Beberapa pecundang terbesar dari penurunan komoditas adalah bijih besi dan minyak, para analis setuju. Kpler juga mengutip prospek tembaga yang lemah, yang berfungsi sebagai uji denyut ekonomi proksi karena berbagai kegunaannya, seperti peralatan listrik dan mesin industri.
Harga minyak turun secara signifikan, dengan patokan global Brent turun 34,76% YoY, bahkan ketika pengurangan produksi OPEC ikut berperan.
Konsumsi energi yang lemah di Eropa, sebagian karena musim dingin yang hangat, telah menyebabkan penyimpanan gas naik ke level tertinggi lima tahun di UE, menekan harga, kata Zhao. Selain itu, importir minyak terbesar dunia, China, justru meningkatkan produksi batu bara di tengah pemadaman listrik.
Konon, jika terjadi cuaca yang sangat dingin, harga energi dapat pulih pada paruh kedua tahun ini, prediksi Zhao.
Menurut BofA, rata-rata harga baja dan bijih besi tahun ini turun 16% dari tahun ke tahun karena permintaan konstruksi yang lesu.
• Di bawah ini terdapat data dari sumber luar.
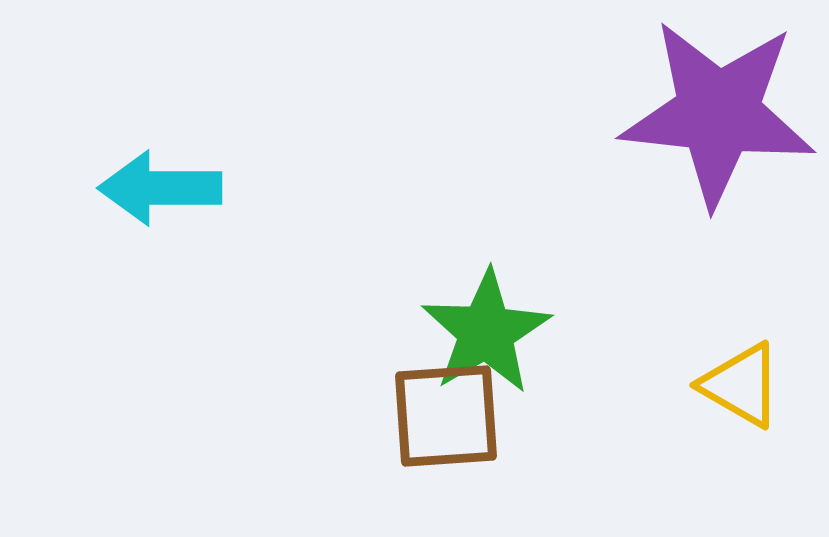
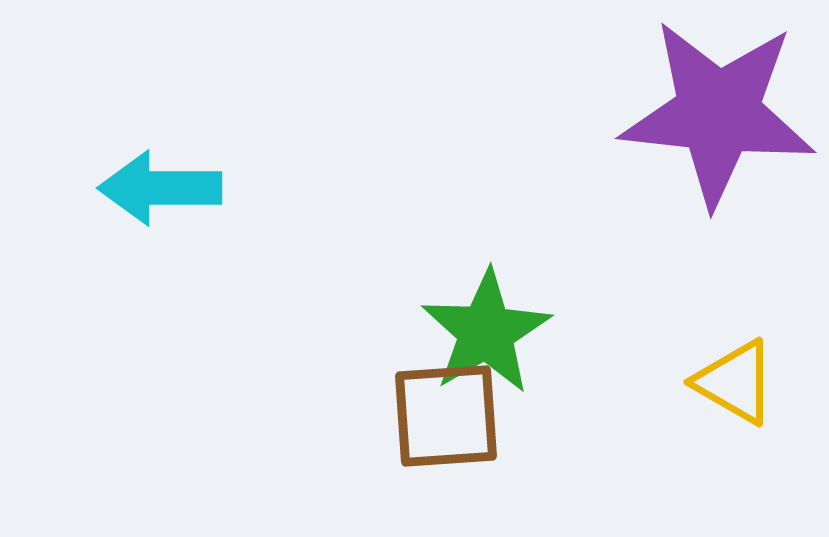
yellow triangle: moved 6 px left, 3 px up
Lemahnya permintaan konstruksi juga tercermin dari bahan bangunan lain seperti semen yang tingkat persediaannya mencapai 75%.
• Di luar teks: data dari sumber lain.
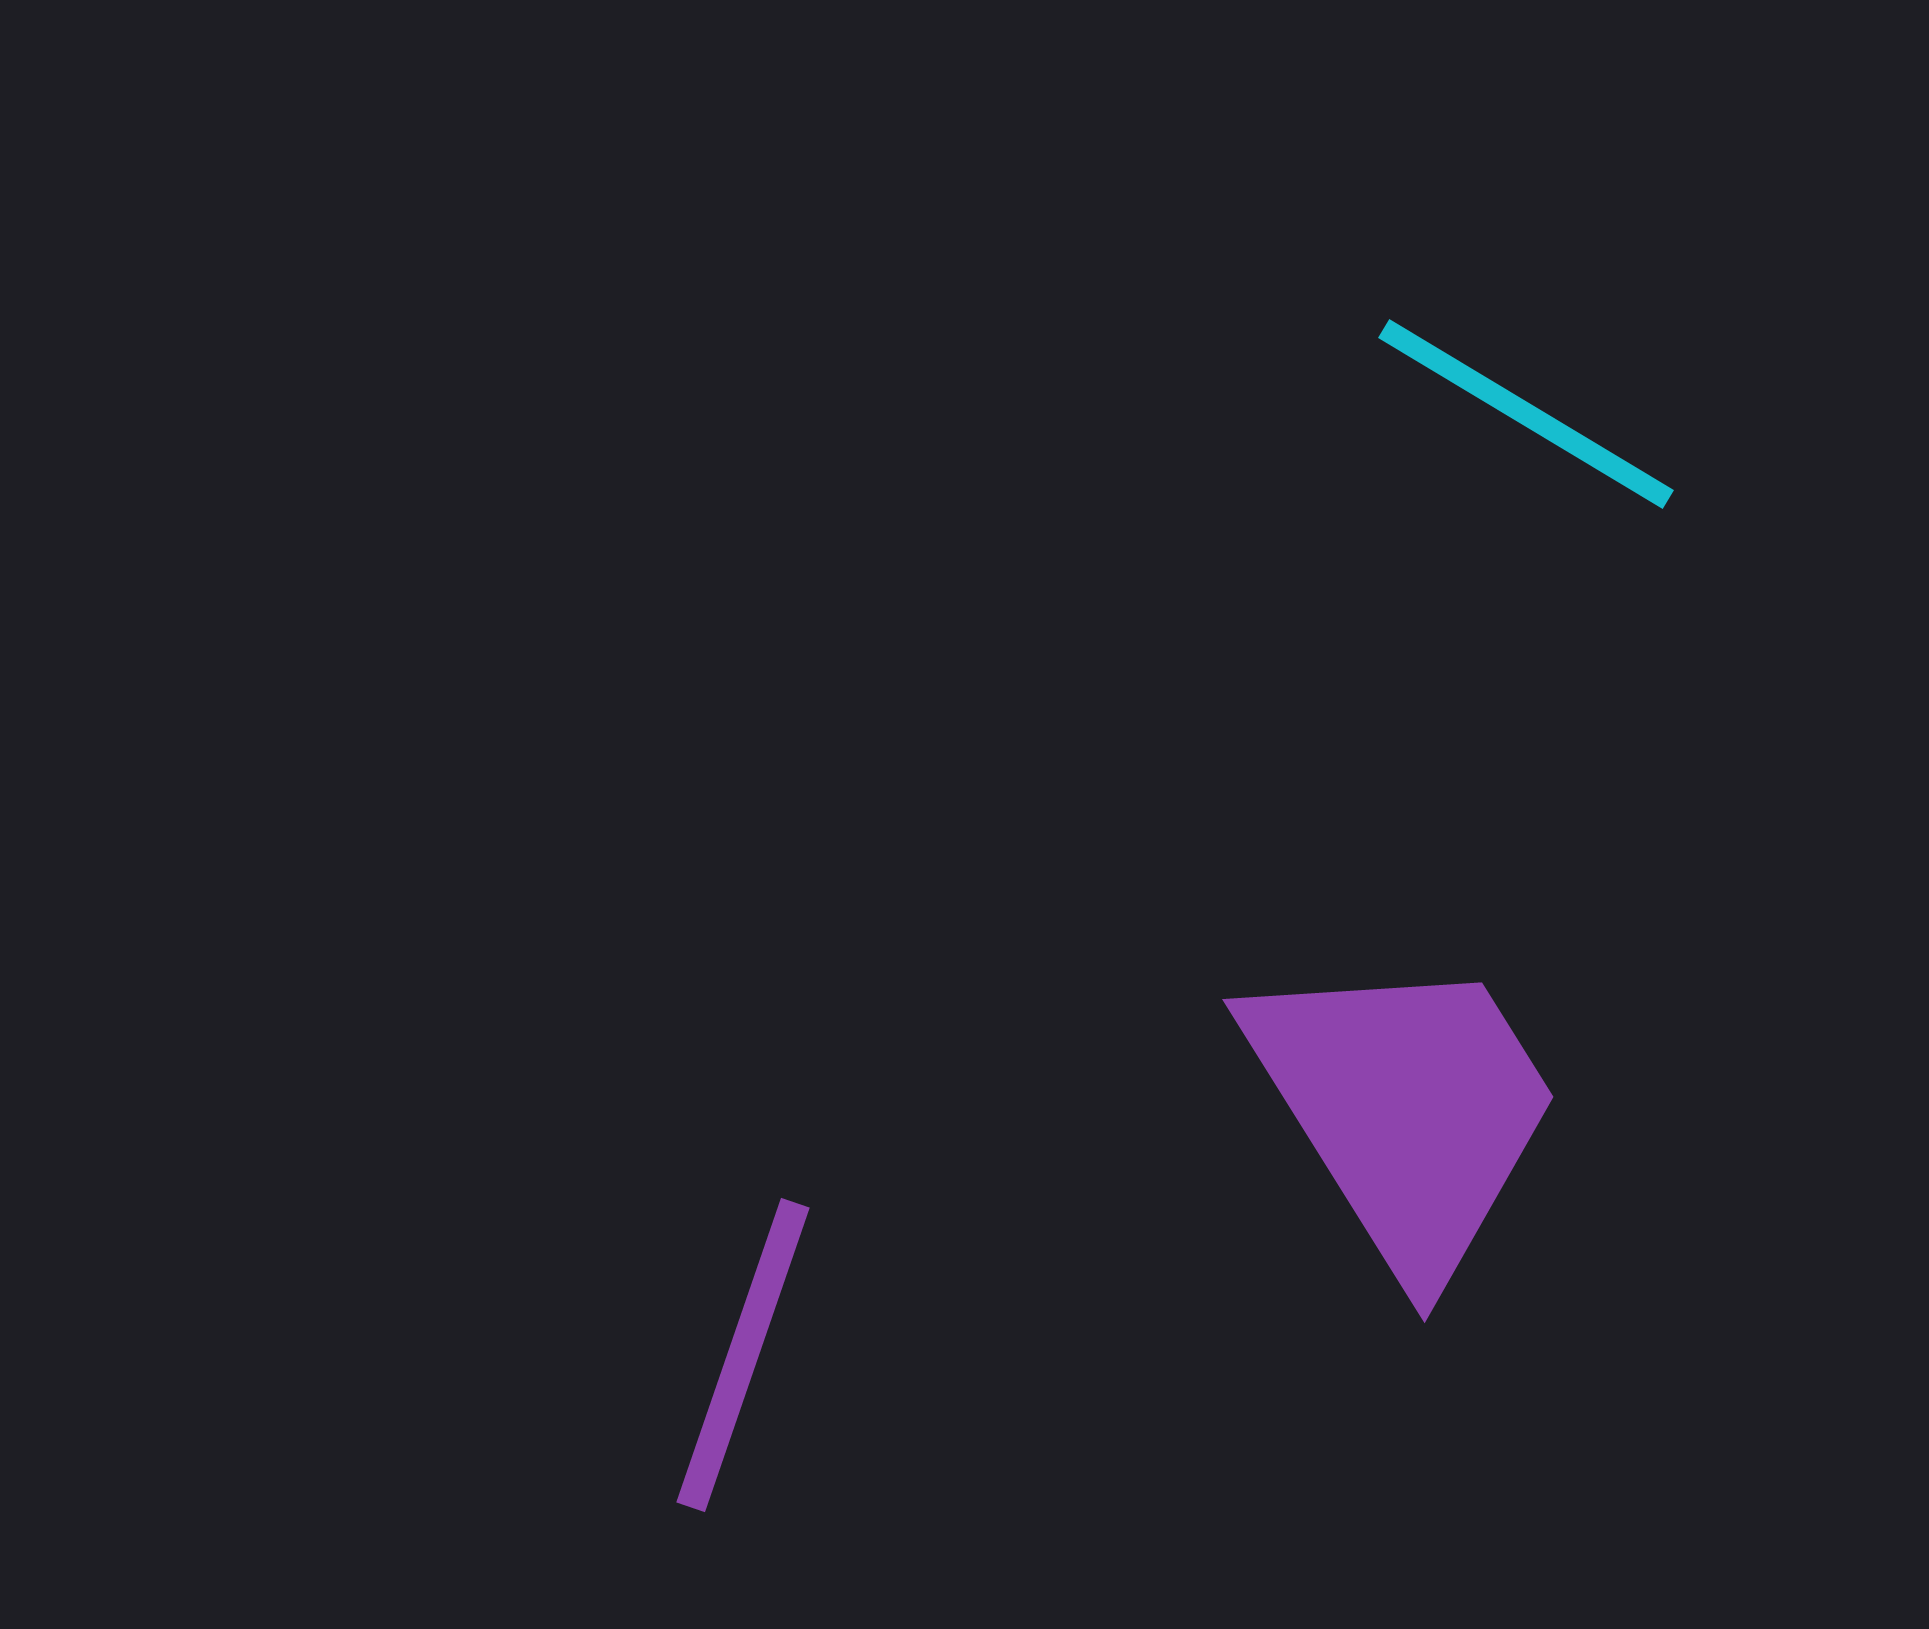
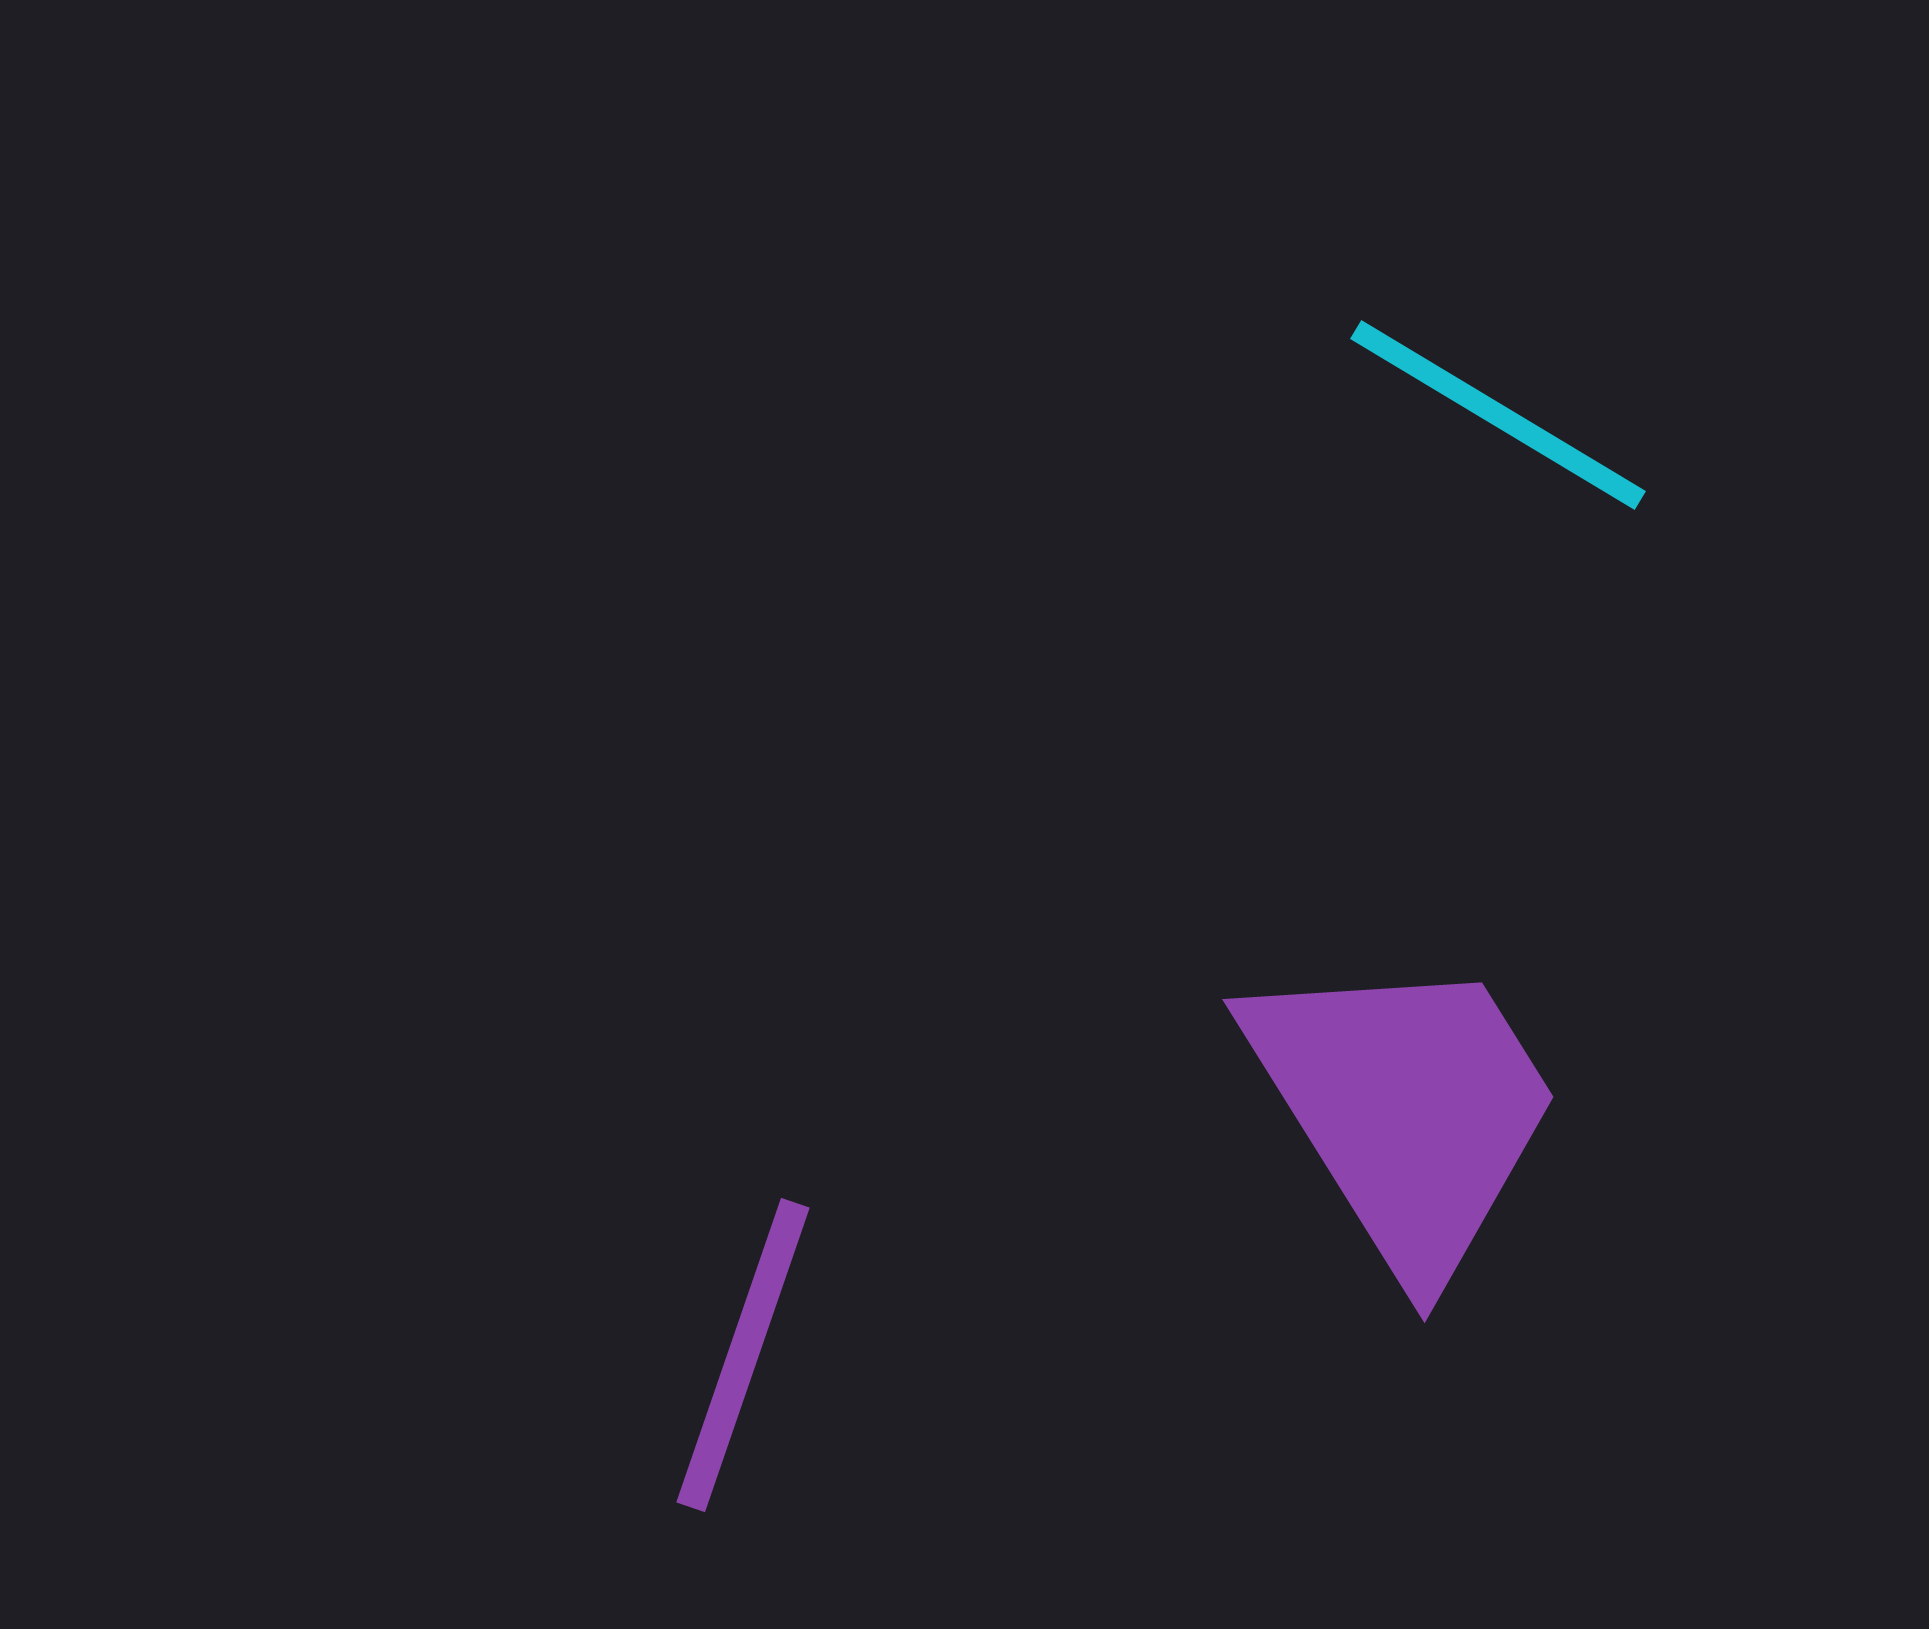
cyan line: moved 28 px left, 1 px down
Bijih besi terutama digunakan untuk membuat baja, bahan penting dalam proyek konstruksi dan teknik.
“Komoditas seperti logam industri cenderung bergerak lebih rendah di depan indikator utama ekonomi seperti PMI dan secara historis membantu memberi sinyal kapan penurunan mungkin terjadi,” kata direktur komoditas dan aset riil di Indeks S&P Dow Jones, Jim Wiederhold. Ia menambahkan minyak cenderung “turun drastis” saat terjadi penurunan.
“Secara keseluruhan, banyak komoditas utama telah jatuh dalam beberapa bulan terakhir karena perusahaan dan konsumen telah mengurangi permintaan menjelang kemungkinan penurunan ekonomi,” katanya.
Komoditas juga cenderung bergerak mengikuti perubahan inflasi, lanjut Wiederhold. Dan jika inflasi terus turun lebih rendah, pasar komoditas bisa melihat lebih banyak penurunan dalam jangka pendek, katanya.
Menurut Dana Moneter Internasional, inflasi inti global akan turun dari 8,7% pada tahun 2022 menjadi 7% pada tahun 2023.
“Karena komoditas merupakan indikator awal, menurut saya harga kemungkinan besar akan berjuang untuk mendapatkan banyak pijakan hingga tahun depan,” kata I’Anson.